Like so many of Simon Rattle’s concerts, this high-voltage Prom was as educative as it was enjoyable. It presented William Walton’s choral blockbuster Belshazzar’s Feast in the context of contemporary developments elsewhere.

Belshazzar was delivered with equal sensitivity to its English choral roots (Vaughan Williams’s spirit lurking somewhere) and its Jazz Age pizzazz.

Gerald Finley was an eloquent baritone soloist with excellent diction. The Orfeó Català and its youth choir were underpinned by the London Symphony Chorus to do battle with the huge orchestral forces (Walton was enjoined by conductor Thomas Beecham to “throw in a couple of brass bands”, as he was unlikely to ever hear it again).

Charles Koechlin’s Les Bandar-log features the monkeys of Kipling’s Jungle Book, their antics satirising those the French composer regarded as fraudsters of neoclassicism and atonality (the fugue subject growled out by double basses is an example of his trenchant irony). But Koechlin was experimental in his own way, and Rattle beautifully elicited the sense of wonder that emerges.

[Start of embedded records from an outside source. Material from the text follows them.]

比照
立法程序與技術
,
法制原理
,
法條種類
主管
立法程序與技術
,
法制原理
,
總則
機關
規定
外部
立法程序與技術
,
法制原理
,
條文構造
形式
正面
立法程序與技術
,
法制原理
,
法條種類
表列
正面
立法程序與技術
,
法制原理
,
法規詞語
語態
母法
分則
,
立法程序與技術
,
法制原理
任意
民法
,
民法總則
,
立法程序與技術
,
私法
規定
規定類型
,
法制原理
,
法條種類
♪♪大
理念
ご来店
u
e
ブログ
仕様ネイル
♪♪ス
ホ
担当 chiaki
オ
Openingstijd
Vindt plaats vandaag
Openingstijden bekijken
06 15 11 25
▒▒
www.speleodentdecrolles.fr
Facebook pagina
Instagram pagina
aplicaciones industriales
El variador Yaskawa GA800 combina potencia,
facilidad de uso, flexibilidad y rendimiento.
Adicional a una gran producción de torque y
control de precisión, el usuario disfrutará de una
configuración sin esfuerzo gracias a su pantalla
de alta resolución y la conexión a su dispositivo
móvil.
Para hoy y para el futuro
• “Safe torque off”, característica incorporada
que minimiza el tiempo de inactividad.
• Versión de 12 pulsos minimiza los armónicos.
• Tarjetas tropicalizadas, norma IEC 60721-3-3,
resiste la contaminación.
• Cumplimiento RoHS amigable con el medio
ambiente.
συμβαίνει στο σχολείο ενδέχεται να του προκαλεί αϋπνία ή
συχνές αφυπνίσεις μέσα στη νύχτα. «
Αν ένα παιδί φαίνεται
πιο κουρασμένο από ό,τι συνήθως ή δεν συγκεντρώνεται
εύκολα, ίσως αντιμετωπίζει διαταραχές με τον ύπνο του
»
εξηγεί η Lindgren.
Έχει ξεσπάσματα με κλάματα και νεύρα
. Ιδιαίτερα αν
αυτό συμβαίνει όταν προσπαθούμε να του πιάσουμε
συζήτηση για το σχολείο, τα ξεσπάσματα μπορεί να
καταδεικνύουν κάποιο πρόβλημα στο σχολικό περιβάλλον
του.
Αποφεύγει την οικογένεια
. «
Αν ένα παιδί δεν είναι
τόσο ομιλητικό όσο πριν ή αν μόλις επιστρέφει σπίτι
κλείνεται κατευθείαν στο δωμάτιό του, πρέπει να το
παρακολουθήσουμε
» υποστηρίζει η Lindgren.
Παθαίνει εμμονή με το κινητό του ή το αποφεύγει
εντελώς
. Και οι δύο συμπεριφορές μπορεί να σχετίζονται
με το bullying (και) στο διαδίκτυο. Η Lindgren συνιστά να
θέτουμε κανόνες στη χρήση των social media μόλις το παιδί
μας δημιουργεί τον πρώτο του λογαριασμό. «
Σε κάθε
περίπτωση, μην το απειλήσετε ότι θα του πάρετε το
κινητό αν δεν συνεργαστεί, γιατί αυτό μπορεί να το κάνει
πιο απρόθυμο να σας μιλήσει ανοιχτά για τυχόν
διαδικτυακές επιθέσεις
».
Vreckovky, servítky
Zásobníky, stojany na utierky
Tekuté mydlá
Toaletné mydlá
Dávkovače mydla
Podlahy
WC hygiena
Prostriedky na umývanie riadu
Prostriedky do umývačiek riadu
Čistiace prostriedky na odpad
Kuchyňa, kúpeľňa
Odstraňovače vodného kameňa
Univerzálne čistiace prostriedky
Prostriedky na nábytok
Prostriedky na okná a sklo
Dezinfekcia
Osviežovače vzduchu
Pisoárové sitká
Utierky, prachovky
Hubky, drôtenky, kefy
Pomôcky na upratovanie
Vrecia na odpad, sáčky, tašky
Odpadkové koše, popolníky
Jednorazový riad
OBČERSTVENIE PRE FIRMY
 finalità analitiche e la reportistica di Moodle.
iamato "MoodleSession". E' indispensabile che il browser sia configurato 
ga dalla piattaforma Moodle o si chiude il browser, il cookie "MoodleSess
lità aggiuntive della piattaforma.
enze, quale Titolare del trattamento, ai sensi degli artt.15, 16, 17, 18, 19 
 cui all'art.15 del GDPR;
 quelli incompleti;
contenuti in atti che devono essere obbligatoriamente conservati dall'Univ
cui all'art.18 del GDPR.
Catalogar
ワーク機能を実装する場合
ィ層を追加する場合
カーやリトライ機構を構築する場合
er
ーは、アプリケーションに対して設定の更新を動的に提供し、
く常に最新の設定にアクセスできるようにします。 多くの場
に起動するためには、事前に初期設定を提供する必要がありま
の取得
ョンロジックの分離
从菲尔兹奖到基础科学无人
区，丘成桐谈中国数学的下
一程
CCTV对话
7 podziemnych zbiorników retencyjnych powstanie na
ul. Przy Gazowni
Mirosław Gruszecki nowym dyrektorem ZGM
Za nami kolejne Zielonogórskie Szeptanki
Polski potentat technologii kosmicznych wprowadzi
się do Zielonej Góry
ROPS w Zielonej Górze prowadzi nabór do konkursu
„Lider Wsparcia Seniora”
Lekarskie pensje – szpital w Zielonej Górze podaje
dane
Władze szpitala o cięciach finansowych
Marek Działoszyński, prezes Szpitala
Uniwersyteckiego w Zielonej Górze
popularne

Edgard Varèse’s Amériques fuses the daring of Koechlin with the barbarity of Stravinsky’s Rite of Spring, projecting the young Frenchman’s exhilaration at the innovative vibrancy of New York.

Irony abounds here, too. When Amériques was unleashed on the unsuspecting society ladies in New York, it was not what they wanted to hear. America as progressive and open-minded? Those were the days.